_PROBLEM TO WORK ON_: Copy out all lines of the listing below that hold "dynamic".

_LISTED ENTRIES_:

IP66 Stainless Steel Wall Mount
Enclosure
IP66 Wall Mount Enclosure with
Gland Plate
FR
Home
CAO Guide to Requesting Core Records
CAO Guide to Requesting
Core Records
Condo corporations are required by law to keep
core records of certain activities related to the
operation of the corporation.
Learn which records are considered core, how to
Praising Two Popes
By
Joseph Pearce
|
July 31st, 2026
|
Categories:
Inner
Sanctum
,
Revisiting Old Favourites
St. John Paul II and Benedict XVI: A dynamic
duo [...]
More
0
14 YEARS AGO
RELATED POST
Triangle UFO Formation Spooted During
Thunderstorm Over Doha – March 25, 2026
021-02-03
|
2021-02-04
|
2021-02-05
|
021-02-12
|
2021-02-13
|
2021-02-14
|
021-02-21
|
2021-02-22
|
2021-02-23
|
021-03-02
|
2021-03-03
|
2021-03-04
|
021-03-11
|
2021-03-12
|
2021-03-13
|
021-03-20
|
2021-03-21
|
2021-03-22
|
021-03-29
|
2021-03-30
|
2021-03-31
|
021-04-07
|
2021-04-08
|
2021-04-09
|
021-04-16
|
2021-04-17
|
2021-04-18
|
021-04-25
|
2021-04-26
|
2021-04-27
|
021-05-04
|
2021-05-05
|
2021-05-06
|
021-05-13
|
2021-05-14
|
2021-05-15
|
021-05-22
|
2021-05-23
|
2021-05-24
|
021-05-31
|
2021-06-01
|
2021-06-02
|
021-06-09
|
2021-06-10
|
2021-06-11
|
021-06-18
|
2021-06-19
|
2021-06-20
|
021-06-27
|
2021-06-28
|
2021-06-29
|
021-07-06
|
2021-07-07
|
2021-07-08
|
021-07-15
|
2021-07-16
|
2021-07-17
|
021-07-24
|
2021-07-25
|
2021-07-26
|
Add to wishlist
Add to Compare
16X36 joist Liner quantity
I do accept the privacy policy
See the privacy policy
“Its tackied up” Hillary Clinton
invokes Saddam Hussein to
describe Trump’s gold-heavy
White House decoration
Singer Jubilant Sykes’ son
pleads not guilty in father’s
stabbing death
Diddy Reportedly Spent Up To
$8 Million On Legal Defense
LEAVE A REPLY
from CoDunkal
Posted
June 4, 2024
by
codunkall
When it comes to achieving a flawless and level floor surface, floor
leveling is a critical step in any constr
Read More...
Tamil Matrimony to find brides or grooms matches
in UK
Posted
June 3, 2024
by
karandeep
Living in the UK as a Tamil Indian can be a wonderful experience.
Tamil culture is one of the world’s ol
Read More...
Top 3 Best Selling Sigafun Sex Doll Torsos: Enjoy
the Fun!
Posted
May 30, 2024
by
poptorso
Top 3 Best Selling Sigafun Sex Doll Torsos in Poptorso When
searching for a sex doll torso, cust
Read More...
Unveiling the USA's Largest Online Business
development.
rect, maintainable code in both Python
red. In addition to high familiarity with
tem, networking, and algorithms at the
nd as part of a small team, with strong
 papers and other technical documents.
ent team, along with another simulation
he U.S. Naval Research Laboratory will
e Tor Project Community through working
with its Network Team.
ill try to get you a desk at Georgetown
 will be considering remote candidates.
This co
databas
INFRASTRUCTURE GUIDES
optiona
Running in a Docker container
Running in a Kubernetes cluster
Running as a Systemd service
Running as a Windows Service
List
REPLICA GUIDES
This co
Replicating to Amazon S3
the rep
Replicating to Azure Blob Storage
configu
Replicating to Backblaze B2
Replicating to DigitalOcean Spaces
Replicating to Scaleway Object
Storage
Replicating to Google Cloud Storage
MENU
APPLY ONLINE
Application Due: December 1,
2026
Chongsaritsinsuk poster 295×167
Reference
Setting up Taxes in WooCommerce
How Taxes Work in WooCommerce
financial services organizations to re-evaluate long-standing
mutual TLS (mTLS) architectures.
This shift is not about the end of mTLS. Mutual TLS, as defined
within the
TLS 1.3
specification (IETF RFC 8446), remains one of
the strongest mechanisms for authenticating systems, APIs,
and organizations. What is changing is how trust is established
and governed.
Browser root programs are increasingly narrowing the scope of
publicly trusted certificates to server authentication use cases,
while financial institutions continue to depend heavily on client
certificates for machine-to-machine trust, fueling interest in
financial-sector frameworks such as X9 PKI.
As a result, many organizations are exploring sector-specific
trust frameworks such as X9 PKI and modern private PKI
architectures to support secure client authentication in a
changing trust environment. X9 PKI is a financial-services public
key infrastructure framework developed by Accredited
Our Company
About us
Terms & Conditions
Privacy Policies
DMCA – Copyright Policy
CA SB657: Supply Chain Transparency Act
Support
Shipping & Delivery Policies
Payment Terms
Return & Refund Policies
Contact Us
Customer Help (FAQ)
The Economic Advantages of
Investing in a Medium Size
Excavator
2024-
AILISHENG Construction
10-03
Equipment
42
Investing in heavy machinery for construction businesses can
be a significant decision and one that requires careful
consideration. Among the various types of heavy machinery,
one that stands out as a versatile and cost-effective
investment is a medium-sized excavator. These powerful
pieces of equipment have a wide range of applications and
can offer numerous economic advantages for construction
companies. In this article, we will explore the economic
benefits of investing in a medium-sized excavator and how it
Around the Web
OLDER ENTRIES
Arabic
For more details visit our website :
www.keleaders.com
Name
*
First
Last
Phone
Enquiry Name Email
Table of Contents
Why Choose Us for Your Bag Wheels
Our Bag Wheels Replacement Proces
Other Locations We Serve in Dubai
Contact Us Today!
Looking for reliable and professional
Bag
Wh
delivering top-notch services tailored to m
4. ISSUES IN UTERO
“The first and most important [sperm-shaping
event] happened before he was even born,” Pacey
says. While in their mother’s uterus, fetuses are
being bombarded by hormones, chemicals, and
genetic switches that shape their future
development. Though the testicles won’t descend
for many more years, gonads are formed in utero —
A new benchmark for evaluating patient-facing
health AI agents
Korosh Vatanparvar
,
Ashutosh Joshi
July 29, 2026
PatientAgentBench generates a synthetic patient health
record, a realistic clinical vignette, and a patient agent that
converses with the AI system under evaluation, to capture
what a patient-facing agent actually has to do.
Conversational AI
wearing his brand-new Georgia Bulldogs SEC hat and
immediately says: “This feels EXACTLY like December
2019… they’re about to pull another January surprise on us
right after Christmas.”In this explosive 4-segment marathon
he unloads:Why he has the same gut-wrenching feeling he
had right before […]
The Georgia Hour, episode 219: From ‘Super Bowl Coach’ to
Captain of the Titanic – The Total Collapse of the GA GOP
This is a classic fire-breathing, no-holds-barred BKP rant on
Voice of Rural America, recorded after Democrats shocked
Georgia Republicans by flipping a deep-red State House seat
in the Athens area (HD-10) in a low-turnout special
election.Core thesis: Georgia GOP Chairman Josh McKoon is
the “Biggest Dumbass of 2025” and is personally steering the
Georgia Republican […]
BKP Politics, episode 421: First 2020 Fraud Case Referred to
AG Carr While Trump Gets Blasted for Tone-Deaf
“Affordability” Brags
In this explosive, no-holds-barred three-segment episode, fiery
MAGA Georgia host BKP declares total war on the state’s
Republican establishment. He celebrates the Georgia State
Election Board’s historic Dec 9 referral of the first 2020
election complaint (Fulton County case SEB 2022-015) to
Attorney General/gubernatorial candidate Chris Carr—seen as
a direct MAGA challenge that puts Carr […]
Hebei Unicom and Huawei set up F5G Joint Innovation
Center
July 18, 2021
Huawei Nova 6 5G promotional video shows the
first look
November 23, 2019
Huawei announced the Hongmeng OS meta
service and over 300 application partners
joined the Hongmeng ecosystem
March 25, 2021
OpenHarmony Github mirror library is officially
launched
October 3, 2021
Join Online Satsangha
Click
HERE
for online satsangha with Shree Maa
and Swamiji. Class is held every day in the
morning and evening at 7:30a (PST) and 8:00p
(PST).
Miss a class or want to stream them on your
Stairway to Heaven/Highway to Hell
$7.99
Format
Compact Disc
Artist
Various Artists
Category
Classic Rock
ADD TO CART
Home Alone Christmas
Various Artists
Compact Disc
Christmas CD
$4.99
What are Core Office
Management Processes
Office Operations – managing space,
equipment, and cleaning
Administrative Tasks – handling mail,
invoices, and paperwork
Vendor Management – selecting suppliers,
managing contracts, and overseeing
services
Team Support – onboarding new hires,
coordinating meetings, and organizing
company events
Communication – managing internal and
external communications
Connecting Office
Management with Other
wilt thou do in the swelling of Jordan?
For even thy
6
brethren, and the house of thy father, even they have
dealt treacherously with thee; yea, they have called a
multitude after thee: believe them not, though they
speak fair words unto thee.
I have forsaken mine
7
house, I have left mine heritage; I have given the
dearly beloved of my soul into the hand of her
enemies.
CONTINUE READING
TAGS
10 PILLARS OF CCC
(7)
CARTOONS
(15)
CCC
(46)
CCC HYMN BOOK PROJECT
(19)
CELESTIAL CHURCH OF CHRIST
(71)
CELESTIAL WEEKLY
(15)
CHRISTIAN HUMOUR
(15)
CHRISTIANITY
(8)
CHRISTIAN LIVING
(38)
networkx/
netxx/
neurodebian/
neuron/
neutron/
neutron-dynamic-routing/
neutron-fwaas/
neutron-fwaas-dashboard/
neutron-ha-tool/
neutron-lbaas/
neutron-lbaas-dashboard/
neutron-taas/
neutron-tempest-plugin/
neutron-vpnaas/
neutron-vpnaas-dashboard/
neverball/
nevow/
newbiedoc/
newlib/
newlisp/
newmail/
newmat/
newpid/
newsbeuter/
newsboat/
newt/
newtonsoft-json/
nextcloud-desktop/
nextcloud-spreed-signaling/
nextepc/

_RESULT BELOW_:
St. John Paul II and Benedict XVI: A dynamic
neutron-dynamic-routing/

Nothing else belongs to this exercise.